Now with the new money, it’s looking to invest in product development as well as acquiring complementary companies, Wiltshire told Crunchbase News. Songtradr acquired music agency Big Sync Music last year.
“We’re very interested in data and AI around music analytics, not music creation to be clear … AI around descriptive, describing music in order to really improve discovery of music,” Wiltshire said. “We’re also really interested in rights management and disruptive technologies that are solving aspects of rights management.”
The other area the company, which was founded in 2014, is interested in is boutique music licensing companies that could be complementary to Songtradr once acquired, Wiltshire said.
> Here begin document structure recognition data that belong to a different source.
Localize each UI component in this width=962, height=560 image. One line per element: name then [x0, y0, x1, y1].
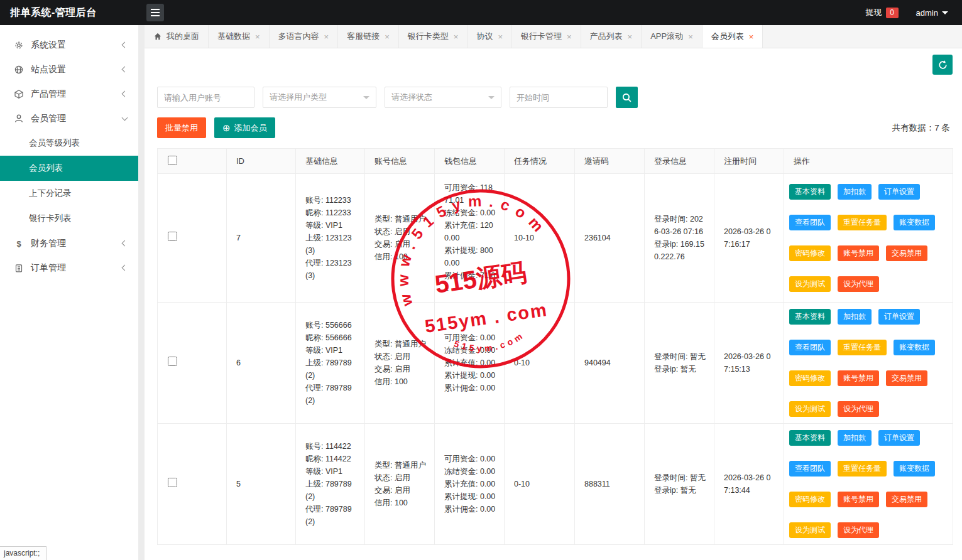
action-button[interactable]: 设为测试 [789, 522, 831, 538]
action-button[interactable]: 订单设置 [878, 309, 920, 325]
sidebar-subitem[interactable]: 银行卡列表 [0, 206, 138, 231]
batch-disable-button[interactable]: 批量禁用 [157, 117, 206, 138]
sidebar-subitem[interactable]: 会员等级列表 [0, 131, 138, 156]
action-button[interactable]: 账变数据 [894, 340, 935, 355]
action-button[interactable]: 查看团队 [789, 340, 831, 355]
tab-close-icon[interactable]: × [385, 32, 390, 41]
cell-basic-info: 账号: 112233昵称: 112233等级: VIP1上级: 123123 (… [296, 174, 365, 303]
gear-icon [14, 40, 24, 50]
cell-account-info: 类型: 普通用户状态: 启用交易: 启用信用: 100 [365, 303, 435, 424]
table-row: 7账号: 112233昵称: 112233等级: VIP1上级: 123123 … [158, 174, 953, 303]
content-panel: 请选择用户类型 请选择状态 批量禁用 ⊕ [145, 48, 962, 560]
column-header: 操作 [784, 149, 953, 174]
action-button[interactable]: 设为代理 [838, 276, 879, 292]
tab[interactable]: 会员列表× [702, 25, 763, 48]
sidebar-subitem[interactable]: 上下分记录 [0, 181, 138, 206]
action-button[interactable]: 密码修改 [789, 492, 831, 507]
add-member-button[interactable]: ⊕ 添加会员 [214, 117, 275, 138]
tab[interactable]: 客服链接× [338, 25, 399, 48]
tab-close-icon[interactable]: × [255, 32, 260, 41]
status-select-value: 请选择状态 [391, 92, 432, 103]
action-button[interactable]: 账变数据 [894, 215, 935, 230]
action-button[interactable]: 重置任务量 [838, 461, 887, 477]
cell-wallet-info: 可用资金: 0.00冻结资金: 0.00累计充值: 0.00累计提现: 0.00… [435, 303, 505, 424]
admin-dropdown[interactable]: admin [916, 8, 948, 18]
sidebar-item[interactable]: 系统设置 [0, 33, 138, 57]
tab[interactable]: APP滚动× [642, 25, 702, 48]
tab-label: 多语言内容 [278, 31, 319, 42]
status-select[interactable]: 请选择状态 [385, 87, 501, 108]
action-button[interactable]: 加扣款 [838, 309, 872, 325]
tab[interactable]: 协议× [467, 25, 512, 48]
sidebar-item[interactable]: $财务管理 [0, 231, 138, 256]
row-checkbox[interactable] [168, 478, 177, 487]
refresh-button[interactable] [932, 55, 953, 75]
tab[interactable]: 银行卡类型× [399, 25, 468, 48]
tab[interactable]: 银行卡管理× [512, 25, 581, 48]
action-button[interactable]: 订单设置 [878, 430, 920, 446]
row-checkbox[interactable] [168, 357, 177, 366]
sidebar-item[interactable]: 产品管理 [0, 82, 138, 106]
row-checkbox[interactable] [168, 232, 177, 241]
sidebar: 系统设置站点设置产品管理会员管理会员等级列表会员列表上下分记录银行卡列表$财务管… [0, 25, 138, 560]
tab[interactable]: 产品列表× [581, 25, 642, 48]
cell-task-status: 10-10 [505, 174, 575, 303]
action-button[interactable]: 基本资料 [789, 430, 831, 446]
sidebar-subitem[interactable]: 会员列表 [0, 156, 138, 181]
tab[interactable]: 基础数据× [209, 25, 270, 48]
tab-close-icon[interactable]: × [454, 32, 459, 41]
action-button[interactable]: 设为代理 [838, 522, 879, 538]
tab[interactable]: 我的桌面 [145, 25, 209, 48]
action-button[interactable]: 订单设置 [878, 184, 920, 200]
action-button[interactable]: 设为代理 [838, 401, 879, 417]
select-all-checkbox[interactable] [168, 156, 177, 165]
action-button[interactable]: 交易禁用 [886, 492, 927, 507]
hamburger-menu-button[interactable] [146, 4, 164, 21]
action-button[interactable]: 基本资料 [789, 309, 831, 325]
cell-checkbox [158, 174, 227, 303]
action-button[interactable]: 查看团队 [789, 461, 831, 477]
tab-close-icon[interactable]: × [749, 32, 754, 41]
cell-login-info: 登录时间: 暂无登录ip: 暂无 [645, 303, 714, 424]
select-all-cell [158, 149, 227, 174]
action-button[interactable]: 基本资料 [789, 184, 831, 200]
start-time-input[interactable] [510, 87, 608, 108]
action-button[interactable]: 账号禁用 [838, 245, 879, 261]
table-row: 6账号: 556666昵称: 556666等级: VIP1上级: 789789 … [158, 303, 953, 424]
cell-id: 6 [227, 303, 296, 424]
user-type-select[interactable]: 请选择用户类型 [263, 87, 376, 108]
action-button[interactable]: 密码修改 [789, 245, 831, 261]
sidebar-item[interactable]: 会员管理 [0, 106, 138, 131]
cell-wallet-info: 可用资金: 0.00冻结资金: 0.00累计充值: 0.00累计提现: 0.00… [435, 424, 505, 545]
account-input[interactable] [157, 87, 254, 108]
action-button[interactable]: 交易禁用 [886, 245, 927, 261]
action-button[interactable]: 账变数据 [894, 461, 935, 477]
action-button[interactable]: 交易禁用 [886, 370, 927, 386]
action-button[interactable]: 加扣款 [838, 184, 872, 200]
sidebar-item[interactable]: 站点设置 [0, 57, 138, 82]
action-button[interactable]: 重置任务量 [838, 340, 887, 355]
action-button[interactable]: 重置任务量 [838, 215, 887, 230]
action-button[interactable]: 账号禁用 [838, 492, 879, 507]
sidebar-item[interactable]: 订单管理 [0, 256, 138, 280]
action-button[interactable]: 查看团队 [789, 215, 831, 230]
action-button[interactable]: 设为测试 [789, 401, 831, 417]
search-button[interactable] [616, 87, 638, 108]
tab-close-icon[interactable]: × [324, 32, 329, 41]
action-button[interactable]: 密码修改 [789, 370, 831, 386]
column-header: 登录信息 [645, 149, 714, 174]
column-header: 邀请码 [575, 149, 645, 174]
tab-close-icon[interactable]: × [688, 32, 693, 41]
withdraw-link[interactable]: 提现 0 [866, 7, 899, 18]
tab[interactable]: 多语言内容× [270, 25, 339, 48]
tab-close-icon[interactable]: × [498, 32, 503, 41]
action-button[interactable]: 账号禁用 [838, 370, 879, 386]
tab-close-icon[interactable]: × [628, 32, 633, 41]
tab-label: 基础数据 [217, 31, 250, 42]
action-button[interactable]: 加扣款 [838, 430, 872, 446]
action-button[interactable]: 设为测试 [789, 276, 831, 292]
tab-close-icon[interactable]: × [567, 32, 572, 41]
main-area: 我的桌面基础数据×多语言内容×客服链接×银行卡类型×协议×银行卡管理×产品列表×… [138, 25, 962, 560]
status-bar: javascript:; [0, 546, 46, 560]
filter-bar: 请选择用户类型 请选择状态 [157, 87, 953, 108]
While many other companies have seen their revenue take a hit because of the COVID-19 pandemic, Songtradr has remained “reasonably COVID-proof.” The company, which has worked with businesses including Disney, Netflix and Apple, saw its revenue increase 160 percent in the first half of 2020 compared to the same period last year.
“Part of our growth has resulted from the acceleration of digital adoption, and that includes artists looking to release more music at this time, given that many of them have been unable to do many of their usual activities such as performing live,” Wiltshire said.
The company last raised money with a $12 million Series B led by WiseTech Global CEO Richard White in March 2019, according to Crunchbase. The Series C round, which brings Songtradr’s total funding to around $53 million, was led by the St. Baker Australian family office, and included participation from other Australian family offices and previous investors.